University of Arizona Alfie Norville Gem & Mineral Museum

A Posh New Home in Pima County Historic Courthouse 

By Christy Krueger

The University of Arizona’s extensive 103-year-old gem and mineral collection has been literally raised from underground and given a new name and a beautiful downtown Tucson home that’s open to the public.

Thanks to longtime Tucson real estate developer Allan Norville’s initial generous gift and the work of other dedicated people, the UArizona Alfie Norville Gem & Mineral Museum, named in memory of Allan’s late wife, now sits just inside the entrance to the recently renovated Pima County Historic Courthouse.

Eric Fritz, the museum’s director for the past four years, gives much credit to Allan Norville and Pima County Administrator Chuck Huckelberry for bringing the stunning collection from Flandrau Planetarium’s basement to downtown, where many more people will be able to appreciate it.

“I made a presentation to the museum’s advisory board about 10 years ago to move it downtown,” said Norville, a longtime Tucson developer and owner of Gem & Jewelry Exchange, known as GJX, the largest wholesale participant at the Tucson Gem, Mineral & Fossil Showcase. “We wanted to move it because nobody saw it at UA; it was in the basement. With the gem show, more people will see it in one week than 20 years at Flandrau.”

Huckelberry was all for the idea. He stepped up and offered space at the refurbished courthouse. The move took place in July.

While housed at Flandrau, Fritz reported, the museum had 4,000 square feet of space.
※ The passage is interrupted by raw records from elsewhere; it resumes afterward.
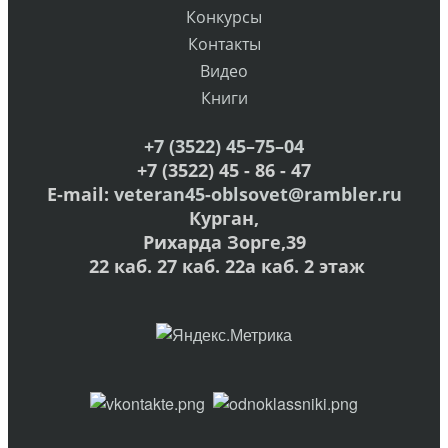
Конкурсы
Контакты
Видео
Книги
+7 (3522) 45–75–04
+7 (3522) 45 - 86 - 47
E-mail:
veteran45-oblsovet@rambler.ru
Курган,
Рихарда Зорге,39
22 каб. 27 каб. 22а каб. 2 этаж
It is now spread over 12,000 square feet on the first floor of the courthouse and uses another 9,000 square feet on the lower level for classrooms, laboratories and storage. “We have 2,200 specimens on display, but there’s a total of about 20,000 specimens in research, education and display,” he said.

The museum is divided into three major sections, with samples lit up and beautifully displayed in cases lining the walls of several spacious rooms. Lighting in each room is kept low to contrast with the glowing main attractions.

First of the three galleries is Mineral Evolution, which leads visitors through the change of minerals over time. “This follows the theory of there being 50 to 60 minerals when the solar system first formed and now we have 5,600 on Earth alone,” Fritz said. 

Prevalent in this section are meteorites; mineral crystals; fossils, including petrified wood from Arizona and trilobites from around the world; gem crystals, and rock-forming minerals, which are two or more minerals formed together such as granite and crystals. “You can’t help but appreciate the beauty,” Fritz said.

Displayed in the second gallery are minerals from Arizona and Mexico. Here, the emphasis is on turquoise, copper, gold and silver extracted from local mines, including those in Arizona’s Bisbee, Globe and Morenci.

“Bisbee has beautiful specimens,” Fritz said. “Miners thought they were so pretty, they couldn’t crush them, and snuck them out in lunchboxes.”

The third gallery is titled Gems & Jewelry, with bright and shiny examples of gemstones, gem crystals, precious metals and jewelry. “This room is a favorite with the ladies,” Norville said. The display includes three large pieces of silver, each weighing well over 100 pounds and found with a metal detector in the desert near Globe, Ariz. They’re on indefinite loan to the museum.

About half the display specimens are owned by the museum; the rest are on loan. Included in the latter category is a green garnet from the Smithsonian Institution. This garnet is the largest of its kind and will be returned after the 2022 gem show.

A grand opening will be held Feb. 3. “The main emphasis,” Fritz said, “is that Allan and his family’s gift made it possible to make the move to the courthouse. It was the perfect timing to memorialize Alfie.”

Alfie’s love of gems lead the couple to start GJX, and her passion for the showcase contributed to its growth. “Alfie was the best ambassador, she talked to the dealers and she helped keep the showcase in Tucson when there was talk of it moving,” Norville said. “The family is honored with her name being on it. It’s the right thing because of all she did for the gem show and GJX. We’re proud to have her name on it. And Eric has done so much.”